▶ Work instruction:
In the records below, find the line with "Identify the click" and the line with "Produits frais (476, 633)"; return exactly those lines and every line between them.

▶ Given records:
╔══
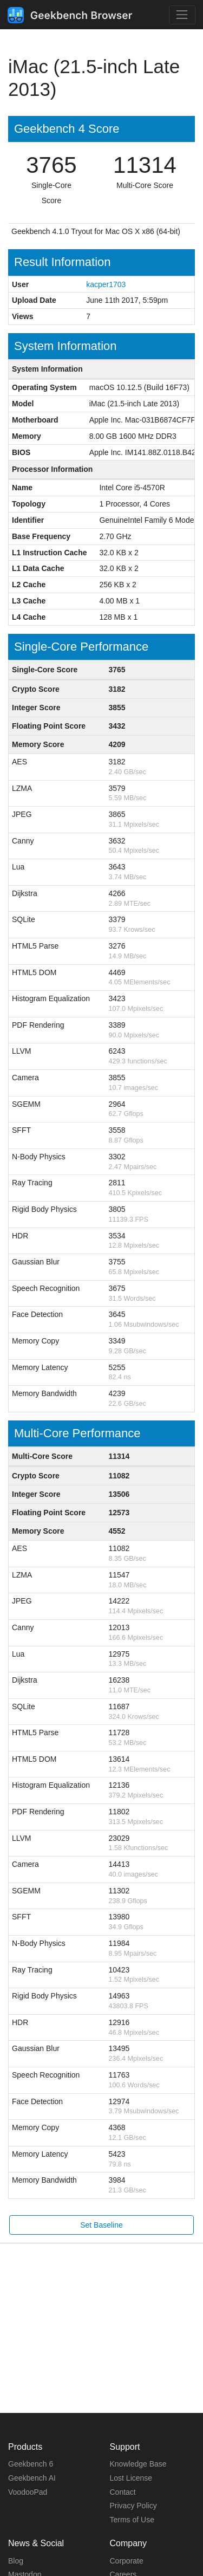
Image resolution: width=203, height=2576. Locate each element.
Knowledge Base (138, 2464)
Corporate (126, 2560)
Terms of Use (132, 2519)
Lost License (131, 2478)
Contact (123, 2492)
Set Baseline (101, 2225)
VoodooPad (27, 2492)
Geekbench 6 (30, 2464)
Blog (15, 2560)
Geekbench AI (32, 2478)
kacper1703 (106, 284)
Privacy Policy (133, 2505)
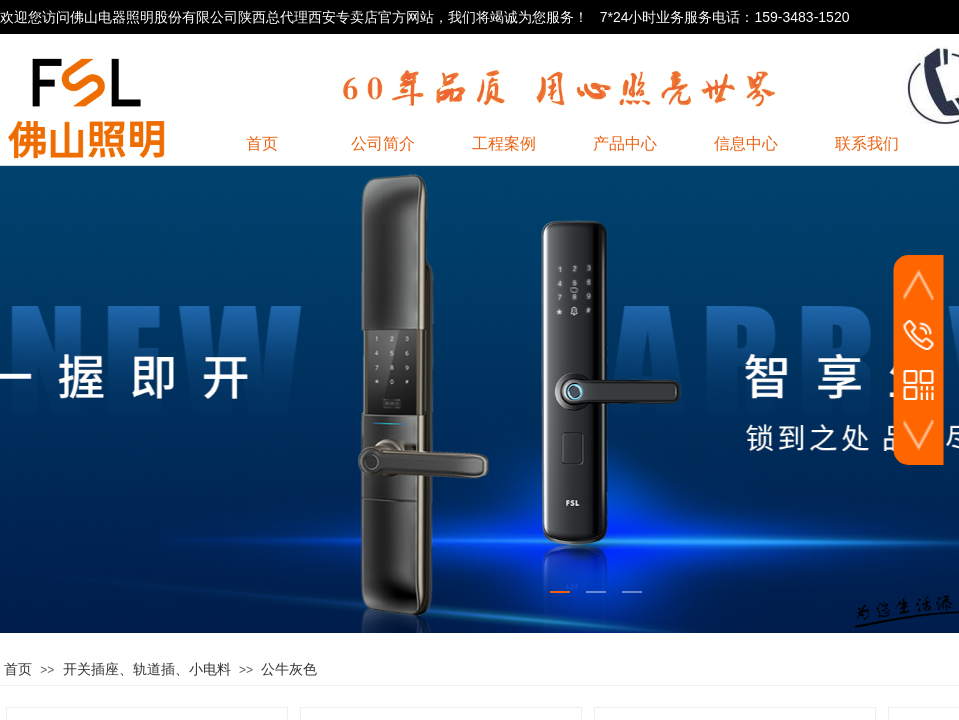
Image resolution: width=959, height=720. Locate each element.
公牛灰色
╚══
╔══
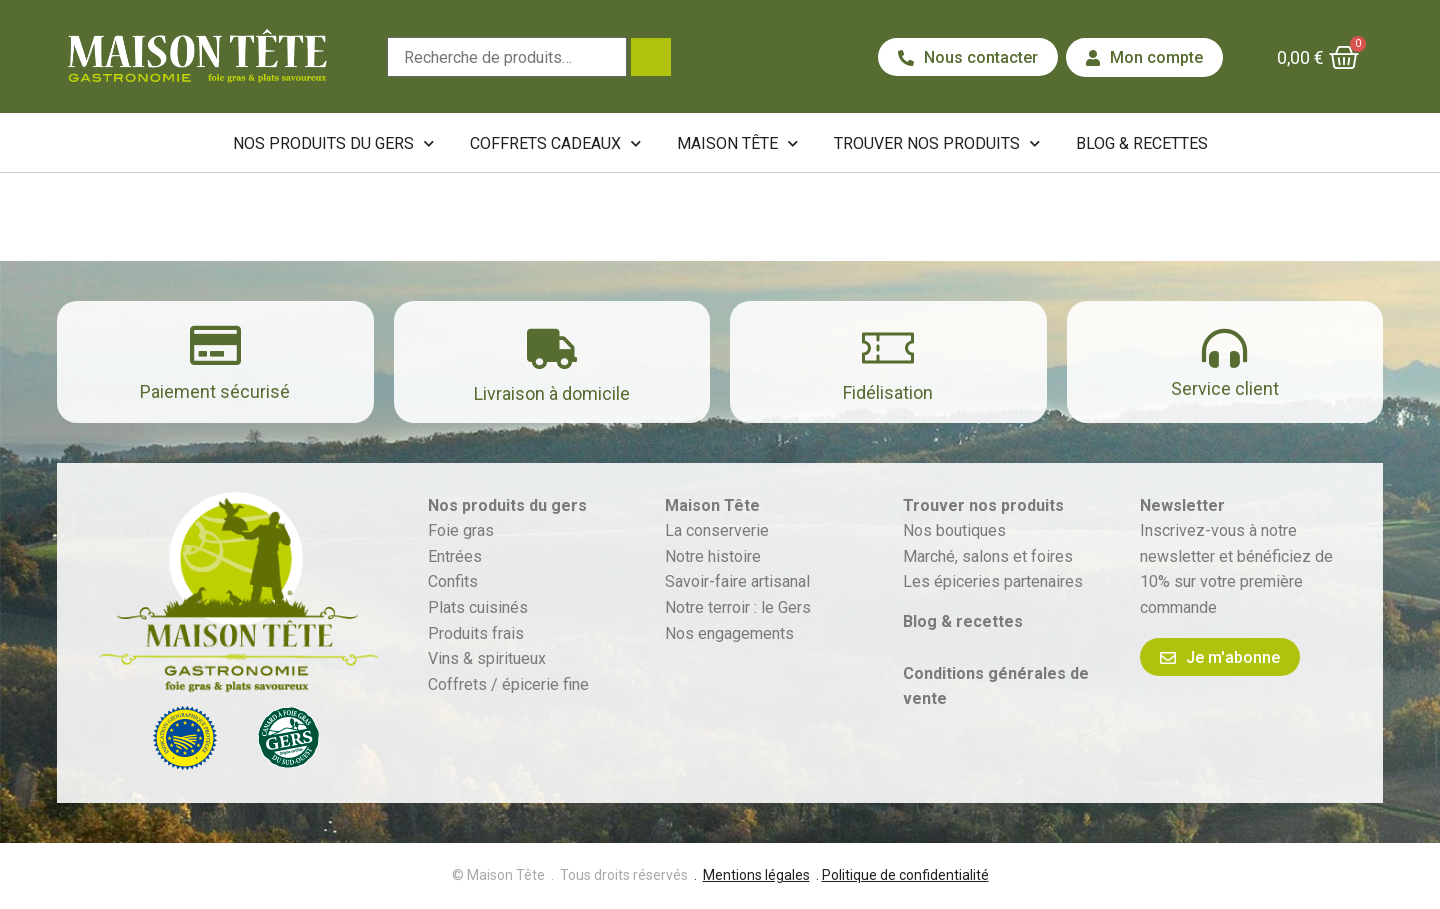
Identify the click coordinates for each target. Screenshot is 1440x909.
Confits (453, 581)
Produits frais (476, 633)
╚══
╔══
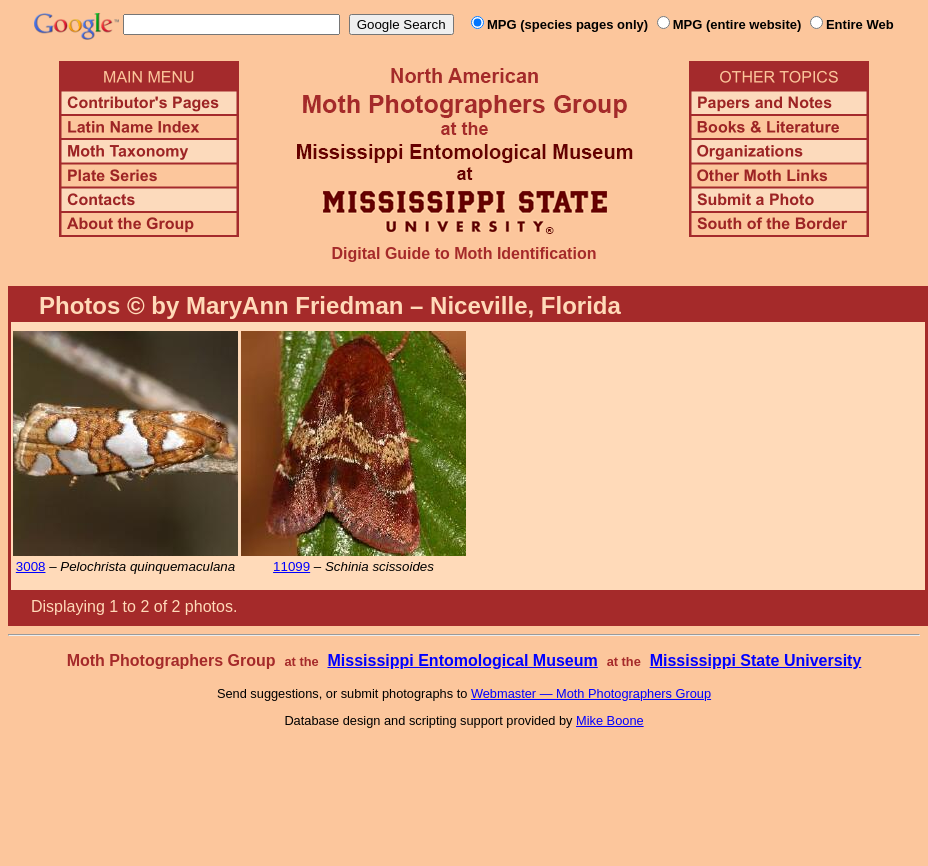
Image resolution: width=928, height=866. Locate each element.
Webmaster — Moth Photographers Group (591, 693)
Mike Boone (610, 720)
╚══
▶ Solution to this problem:
Identify the click coordinates for each target. Screenshot is 1440x909.
Confits (453, 581)
Produits frais (476, 633)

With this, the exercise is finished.